阿福一时有些茫然:“能用什么钱,无非是月钱罢了。”
常轩拉着她的手,言语中颇有些责怪之意:“你一个月才几个钱儿呢,竟然这么折腾着花,怎么都不曾向我要钱呢?”
阿福有些羞赧,微微低下头说:“以前在绣房,一个月是半吊钱。如今到了二少奶奶那边,她给我加了月钱的,一个月也有一两银子了,买些饭菜什么的,还是够花的。”其实家里的日常供应诸如米饭白面甚至布匹,都可以从公家领取份额的,她所花的,也不过是那些额外的支出罢了。
常轩却依然不满她这样:“我是男人家,哪里能让你养家呢,以后你若是要买什么,就向我要就是了!”说着他才想起来什么,拍了拍脑袋,嘿嘿笑了下说:“这个事也怪我,我应该干脆把银子都交给你收着的。”
阿福连忙摇头:“不用的……”
常轩却不听,径自跑到了一个樟木箱子前,打开后里面却是普通的衣服罢了,他将手伸进去摸索了一番,竟然摸出来一个黑色的布袋。

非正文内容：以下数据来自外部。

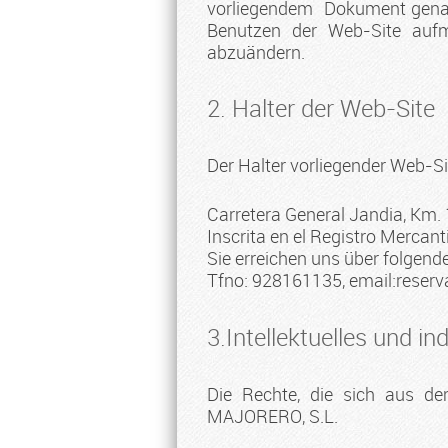
vorliegendem Dokument genannt
Benutzen der Web-Site aufm
abzuändern.
2. Halter der Web-Site
Der Halter vorliegender Web-
Carretera General Jandia, Km.
Inscrita en el Registro Merca
Sie erreichen uns über folgen
Tfno: 928161135, email:
reser
3.Intellektuelles und in
Die Rechte, die sich aus d
MAJORERO, S.L.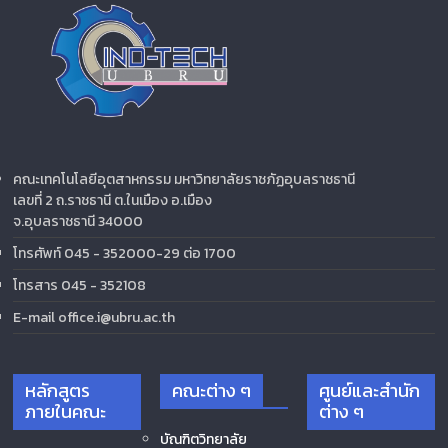
คณะเทคโนโลยีอุตสาหกรรม มหาวิทยาลัยราชภัฏอุบลราชธานี
เลขที่ 2 ถ.ราชธานี ต.ในเมือง อ.เมือง
จ.อุบลราชธานี 34000
โทรศัพท์ 045 - 352000-29 ต่อ 1700
โทรสาร 045 - 352108
E-mail office.i@ubru.ac.th
หลักสูตร
คณะต่าง ๆ
ศูนย์และสำนัก
ภายในคณะ
ต่าง ๆ
บัณฑิตวิทยาลัย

常轩眉飞色舞地晃着那个布袋,顿时袋子里面发出银子相碰时的响声,他得意笑着将这个布袋递给阿福:“给你,这是我所有的家当了,都交给你了!”
阿福不接,歪头笑着看他:“你怎么有这么多银子呢?”袋子鼓囊囊,而里面的响声略显沉闷,想来应该不少的。
常轩拉过她的手,直接将银袋子塞到她手里:“也没有很多,我从小跟着三少爷,每个月都有银子啊,如今我一个月能拿一两半了。我爹从小不收我的银子,说是让我自己攒着。我攒了这么久,还没怎么花过呢。”
阿福只觉得入手间沉甸甸的,她这辈子还没摸过这么多银子呢,抿唇笑着道:“你既交给我,那我就先给你收着,万一你要用时再找我要。”
常轩却依然不满,伸出手指头戳了戳她细嫩的脸颊,责道:“什么你的我的,我的银子本来就是你的银子!你赶紧把你的银子也拿出来,一起放到这袋子里,这些都交给你保管,平日有什么用度你就直接从中拿就是了。”
阿福听他这么说,只觉得心里暖和和的,摸了摸被他轻戳过的脸颊,点头笑道:“也好,那我就把我们的银子全都放一起收起来。”这次说话间,她特意加重了“我们”这两个字。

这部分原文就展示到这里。